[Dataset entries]
◆ ◆ ◆

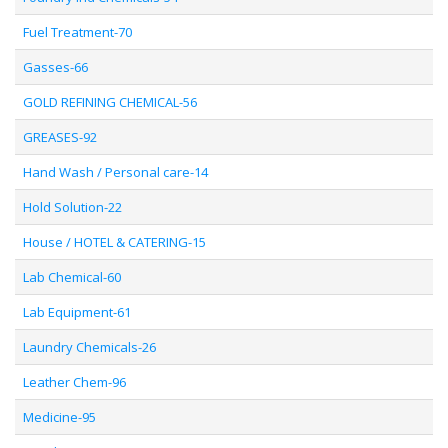
Fuel Treatment-70
Gasses-66
GOLD REFINING CHEMICAL-56
GREASES-92
Hand Wash / Personal care-14
Hold Solution-22
House / HOTEL & CATERING-15
Lab Chemical-60
Lab Equipment-61
Laundry Chemicals-26
Leather Chem-96
Medicine-95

◆ ◆ ◆

* [Required action]: Excluding the pictures, reproduce every entry exactly as given.

* [Completed exercise]:
Fuel Treatment-70
Gasses-66
GOLD REFINING CHEMICAL-56
GREASES-92
Hand Wash / Personal care-14
Hold Solution-22
House / HOTEL & CATERING-15
Lab Chemical-60
Lab Equipment-61
Laundry Chemicals-26
Leather Chem-96
Medicine-95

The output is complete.